Ho notato, anche nei cd precedenti, che nelle tue canzoni c’è tanta musica. Alcuni brani sono dei recitato su atmosfere d’impatto, come Nastro Trasportatore, La fine del silenzio, La linea gialla e, in quest’ultimo cd, Kebab e lo stesso Grancirco. È una delle tue caratteristiche stilistiche?
“E’ vero, è voluto. E’ una staffetta tra musica e parole, si passano la palla e si completano a vicenda. La musica fa da colonna sonora al testo”.
Le musiche quindi sono costruite interamente da te o ti fai aiutare nell’arrangiamento? C’è qualcuno che devi ringraziare in particolare?
“Devo ringraziare tutti! Ma le musiche e le strutture dei brani sono tutte di mia composizione. Dove nello spartito non ci sono parti obbligate da eseguire, i musicisti mettono del proprio, ovviamente, e lo fanno con una sensibilità e una sapienza che impreziosiscono ampiamente il risultato finale, soprattutto in questo cd. Alcuni input ritmici me li ha suggeriti Giuseppe Rotondi, autore anche dei mix e sound engineering”.
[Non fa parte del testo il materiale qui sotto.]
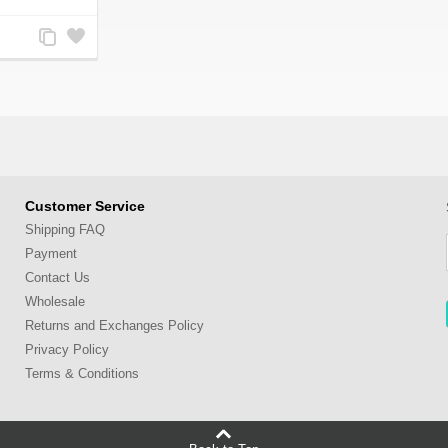
Add
Add
to
to
Compare
Wishlist
Customer Service
Shipping FAQ
Payment
Contact Us
Wholesale
Returns and Exchanges Policy
Privacy Policy
Terms & Conditions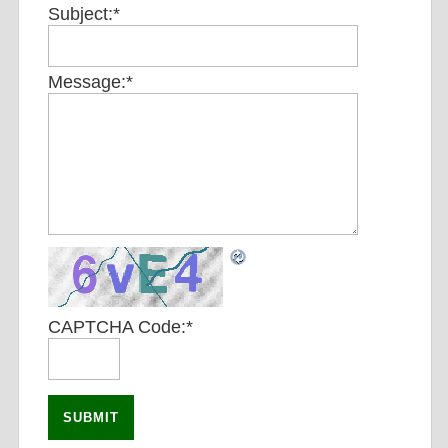
Subject:
*
Message:
*
CAPTCHA Code:
*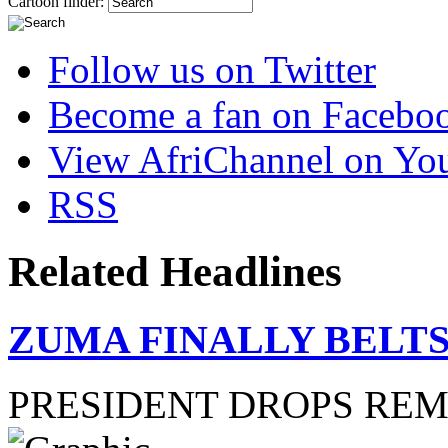
Cartoon finder:
Follow us on Twitter
Become a fan on Facebo
View AfriChannel on Yo
RSS
Related Headlines
ZUMA FINALLY BELTS
PRESIDENT DROPS RE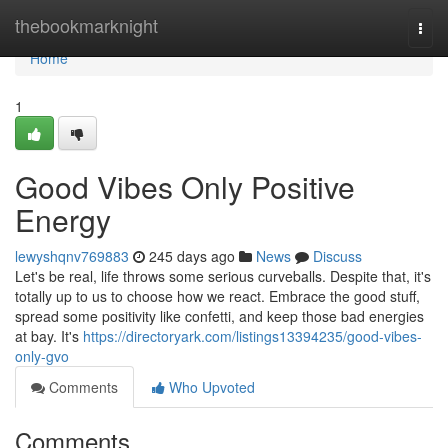
Home
thebookmarknight
Togg
navi
Home
1
Good Vibes Only Positive
Energy
lewyshqnv769883
245 days ago
News
Discuss
Let's be real, life throws some serious curveballs. Despite that, it's
totally up to us to choose how we react. Embrace the good stuff,
spread some positivity like confetti, and keep those bad energies
at bay. It's
https://directoryark.com/listings13394235/good-vibes-
only-gvo
Comments
Who Upvoted
Comments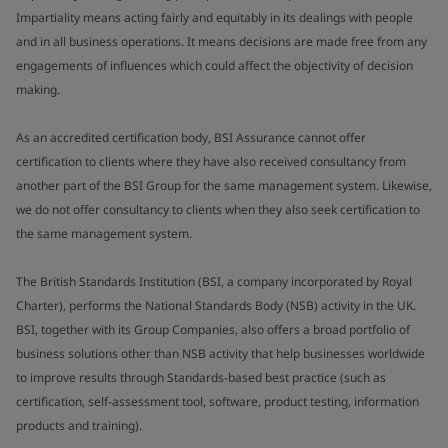
Impartiality means acting fairly and equitably in its dealings with people
and in all business operations. It means decisions are made free from any
engagements of influences which could affect the objectivity of decision
making.
As an accredited certification body, BSI Assurance cannot offer
certification to clients where they have also received consultancy from
another part of the BSI Group for the same management system. Likewise,
we do not offer consultancy to clients when they also seek certification to
the same management system.
The British Standards Institution (BSI, a company incorporated by Royal
Charter), performs the National Standards Body (NSB) activity in the UK.
BSI, together with its Group Companies, also offers a broad portfolio of
business solutions other than NSB activity that help businesses worldwide
to improve results through Standards-based best practice (such as
certification, self-assessment tool, software, product testing, information
products and training).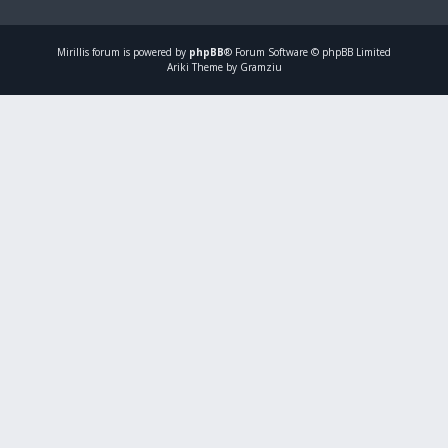
Mirillis
forum is powered by
phpBB
® Forum Software © phpBB Limited
Ariki Theme by Gramziu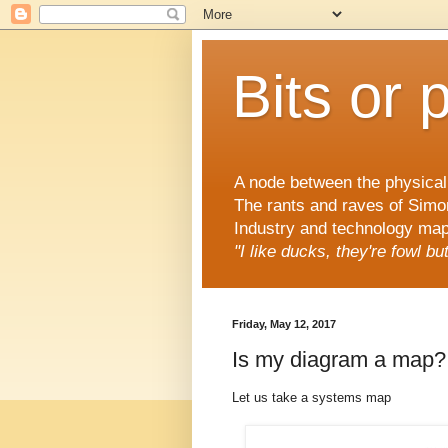
Bits or 
A node between the physical 
The rants and raves of Simo
Industry and technology mapp
"I like ducks, they're fowl b
Friday, May 12, 2017
Is my diagram a map?
Let us take a systems map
A proposito dei musicisti, vuoi dirci qualcosa di loro?
“Tutti grandi, grandissimi: Nadio Marenco, Maurizio Dehò, Adalberto Ferrari, Federico Bagnasco, Stefano Profeta, Alex Mandelli, Massimo Marcer, Marco Parano, Francesca De Mori, Robi Zanisi, Francesco Borrelli, Giuseppe Rotondi: diciamo che è il meglio che potesse capitarmi. Poi è normale che io abbia un debole per Nadio Marenco, che definisco il Picasso della fisarmonica e Maurizio Dehò, il poeta del violino, rispettivamente fisarmonicista e violinista del Rhapsódija Trio di cui io sono il chitarrista. Ma ci sarebbe da scrivere un capitolo a parte per ognuno di questi grandi maestri”.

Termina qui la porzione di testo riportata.